*** Materials provided ***

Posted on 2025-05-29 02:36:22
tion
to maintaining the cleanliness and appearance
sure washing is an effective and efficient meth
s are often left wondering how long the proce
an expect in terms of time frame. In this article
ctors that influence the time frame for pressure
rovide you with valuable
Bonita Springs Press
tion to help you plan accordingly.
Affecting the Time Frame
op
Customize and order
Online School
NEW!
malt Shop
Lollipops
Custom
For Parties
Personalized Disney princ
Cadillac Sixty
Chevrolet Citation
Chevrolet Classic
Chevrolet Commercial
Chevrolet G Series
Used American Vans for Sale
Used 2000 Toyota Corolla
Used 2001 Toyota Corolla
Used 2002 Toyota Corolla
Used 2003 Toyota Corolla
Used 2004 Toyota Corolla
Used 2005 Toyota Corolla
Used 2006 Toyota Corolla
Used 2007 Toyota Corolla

***
*** Materials provided ***

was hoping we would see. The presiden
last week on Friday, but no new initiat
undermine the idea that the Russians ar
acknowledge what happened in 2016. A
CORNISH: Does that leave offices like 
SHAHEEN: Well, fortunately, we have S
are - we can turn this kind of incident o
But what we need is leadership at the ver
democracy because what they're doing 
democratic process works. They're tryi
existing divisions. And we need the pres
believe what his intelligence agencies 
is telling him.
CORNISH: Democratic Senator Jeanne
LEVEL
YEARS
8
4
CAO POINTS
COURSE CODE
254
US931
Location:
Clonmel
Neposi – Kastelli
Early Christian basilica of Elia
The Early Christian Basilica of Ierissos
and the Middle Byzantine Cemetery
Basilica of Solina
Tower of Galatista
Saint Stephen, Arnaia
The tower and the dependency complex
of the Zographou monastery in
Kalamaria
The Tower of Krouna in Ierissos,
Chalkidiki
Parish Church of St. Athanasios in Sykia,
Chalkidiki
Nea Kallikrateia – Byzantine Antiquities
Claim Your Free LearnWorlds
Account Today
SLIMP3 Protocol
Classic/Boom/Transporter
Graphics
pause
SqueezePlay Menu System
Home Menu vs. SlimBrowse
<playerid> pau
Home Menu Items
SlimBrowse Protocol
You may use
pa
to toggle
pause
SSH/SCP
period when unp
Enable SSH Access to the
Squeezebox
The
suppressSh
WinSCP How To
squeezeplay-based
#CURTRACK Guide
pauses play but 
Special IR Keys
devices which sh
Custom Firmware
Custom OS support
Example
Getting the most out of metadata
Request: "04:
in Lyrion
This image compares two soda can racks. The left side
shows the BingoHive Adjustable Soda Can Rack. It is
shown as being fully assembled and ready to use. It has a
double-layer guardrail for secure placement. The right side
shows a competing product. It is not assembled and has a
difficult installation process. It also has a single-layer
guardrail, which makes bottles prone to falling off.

***

▶ **Description of the task**:
Wherever "SlimBrowse" turns up in the records, copy the whole line.

▶ **Result of this task**:
Home Menu vs. SlimBrowse
SlimBrowse Protocol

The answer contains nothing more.